**WHAT IS EXPECTED**
The answer must be every line below that contains the string "تواند".

**STUDY MATERIAL**
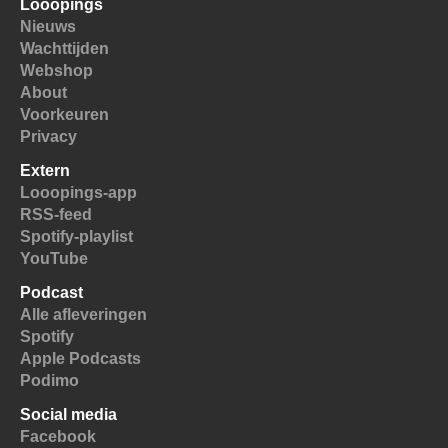
Looopings
Nieuws
Wachttijden
Webshop
About
Voorkeuren
Privacy
Extern
Looopings-app
RSS-feed
Spotify-playlist
YouTube
Podcast
Alle afleveringen
Spotify
Apple Podcasts
Podimo
Social media
Facebook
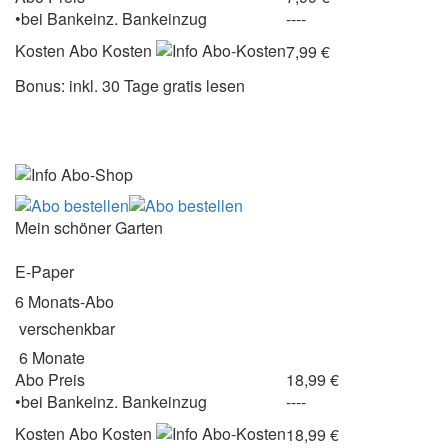
•
bei
Bankeinz.
Bankeinzug
----
Kosten
Abo Kosten
7,99 €
Bonus: inkl. 30 Tage gratis lesen
Mein schöner Garten
E-Paper
6 Monats-Abo
verschenkbar
6 Monate
Abo Preis
18,99 €
•
bei
Bankeinz.
Bankeinzug
----
Kosten
Abo Kosten
18,99 €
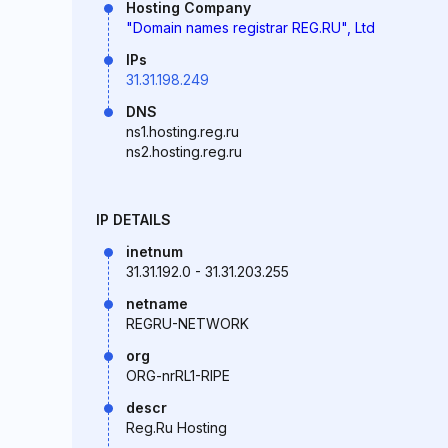
Hosting Company
"Domain names registrar REG.RU", Ltd
IPs
31.31.198.249
DNS
ns1.hosting.reg.ru
ns2.hosting.reg.ru
IP DETAILS
inetnum
31.31.192.0 - 31.31.203.255
netname
REGRU-NETWORK
org
ORG-nrRL1-RIPE
descr
Reg.Ru Hosting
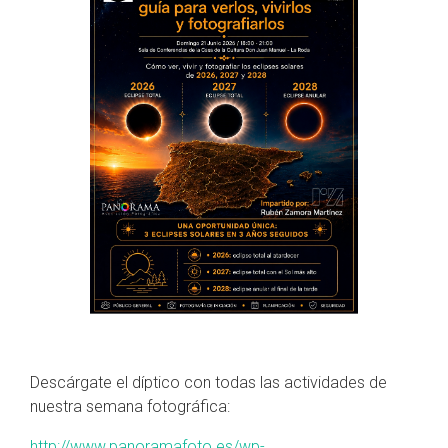
Descárgate el díptico con todas las actividades de
nuestra semana fotográfica:
http://www.panoramafoto.es/wp-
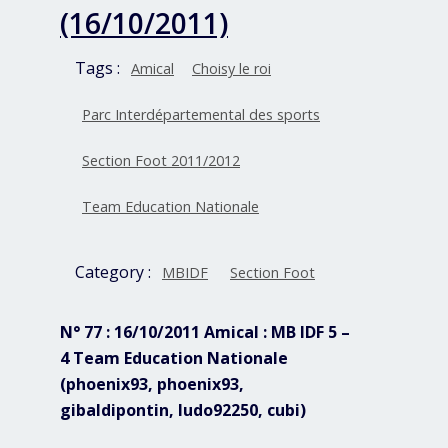
(16/10/2011)
Tags :
Amical
Choisy le roi
Parc Interdépartemental des sports
Section Foot 2011/2012
Team Education Nationale
Category :
MBIDF
Section Foot
N° 77 : 16/10/2011 Amical : MB IDF 5 –
4 Team Education Nationale
(phoenix93, phoenix93,
gibaldipontin, ludo92250, cubi)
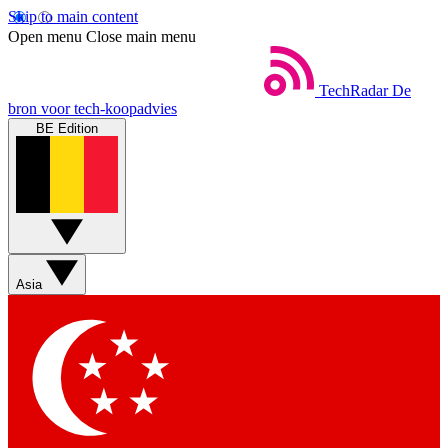
Skip to main content
Open menu
Close main menu
TechRadar
De
bron voor tech-koopadvies
BE Edition
Asia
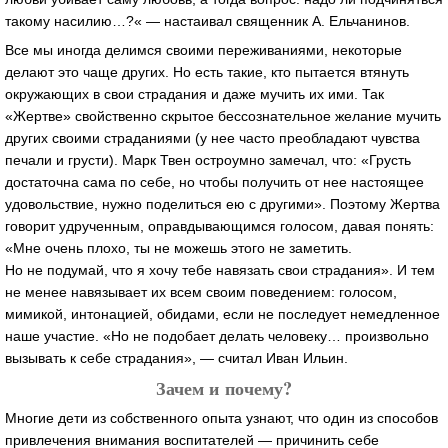
такому насилию…?« — настаивал священник А. Ельчанинов.
Все мы иногда делимся своими переживаниями, некоторые
делают это чаще других. Но есть такие, кто пытается втянуть
окружающих в свои страдания и даже мучить их ими. Так
«Жертве» свойственно скрытое бессознательное желание мучить
других своими страданиями (у нее часто преобладают чувства
печали и грусти). Марк Твен остроумно замечал, что: «Грусть
достаточна сама по себе, но чтобы получить от нее настоящее
удовольствие, нужно поделиться ею с другими». Поэтому Жертва
говорит удрученным, оправдывающимся голосом, давая понять:
«Мне очень плохо, ты не можешь этого не заметить.
Но не подумай, что я хочу тебе навязать свои страдания». И тем
не менее навязывает их всем своим поведением: голосом,
мимикой, интонацией, обидами, если не последует немедленное
наше участие. «Но не подобает делать человеку… произвольно
вызывать к себе страдания», — считал Иван Ильин.
Зачем и почему?
Многие дети из собственного опыта узнают, что один из способов
привлечения внимания воспитателей — причинить себе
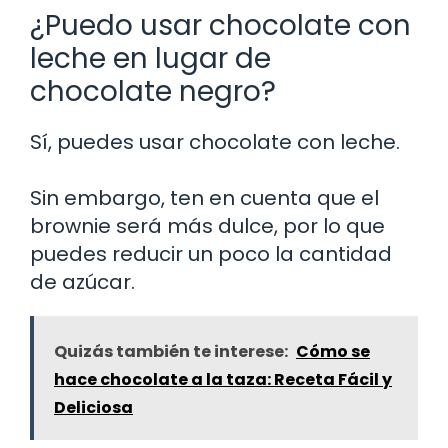
¿Puedo usar chocolate con
leche en lugar de
chocolate negro?
Sí, puedes usar chocolate con leche.
Sin embargo, ten en cuenta que el
brownie será más dulce, por lo que
puedes reducir un poco la cantidad
de azúcar.
Quizás también te interese:
Cómo se
hace chocolate a la taza: Receta Fácil y
Deliciosa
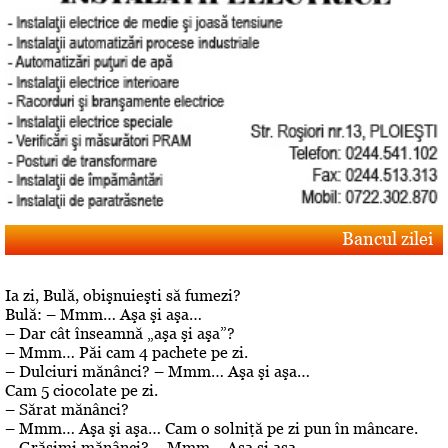
Bancul zilei
Ia zi, Bulă, obişnuieşti să fumezi?
Bulă: – Mmm… Aşa şi aşa…
– Dar cât înseamnă „aşa şi aşa”?
– Mmm… Păi cam 4 pachete pe zi.
– Dulciuri mănânci? – Mmm… Aşa şi aşa…
Cam 5 ciocolate pe zi.
– Sărat mănânci?
– Mmm… Aşa şi aşa… Cam o solniţă pe zi pun în mâncare.
– Grăsimi mănânci? – Mmm… Aşa şi aşa…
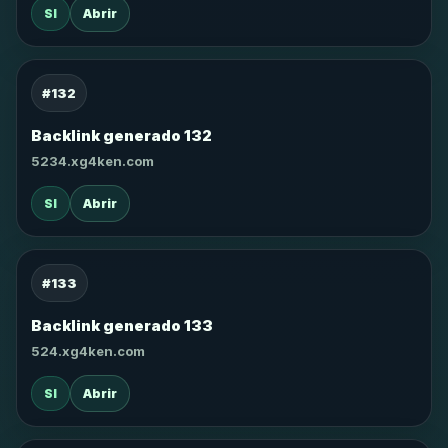
SI
Abrir
#132
Backlink generado 132
5234.xg4ken.com
SI
Abrir
#133
Backlink generado 133
524.xg4ken.com
SI
Abrir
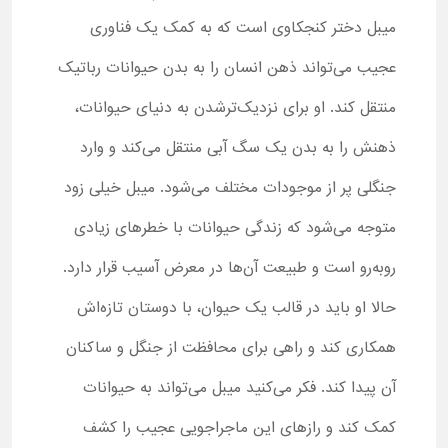
میبل دختر کنجکاوی است که به کمک یک فناوری
عجیب می‌تواند ذهن انسان را به بدن حیوانات رباتیک
منتقل کند. او برای نزدیک‌ترشدن به دنیای حیوانات،
ذهنش را به بدن یک سگ‌ آبی منتقل می‌کند و وارد
جنگلی پر از موجودات مختلف می‌شود. میبل خیلی زود
متوجه می‌شود که زندگی حیوانات با خطرهای زیادی
روبه‌رو است و طبیعت آن‌ها در معرض آسیب قرار دارد.
حالا او باید در قالب یک حیوان، با دوستان تازه‌اش
همکاری کند و راهی برای محافظت از جنگل و ساکنان
آن پیدا کند. فکر می‌کنید میبل می‌تواند به حیوانات
کمک کند و رازهای این ماجراجویی عجیب را کشف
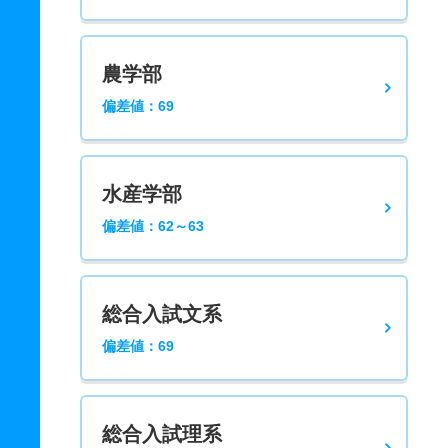
農学部
偏差値：69
水産学部
偏差値：62～63
総合入試文系
偏差値：69
総合入試理系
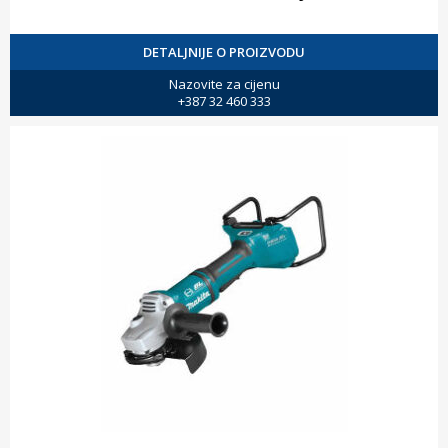
DETALJNIJE O PROIZVODU
Nazovite za cijenu
+387 32 460 333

**EXERCISE RESULT**
عجیب می‌تواند ذهن انسان را به بدن حیوانات رباتیک
آن پیدا کند. فکر می‌کنید میبل می‌تواند به حیوانات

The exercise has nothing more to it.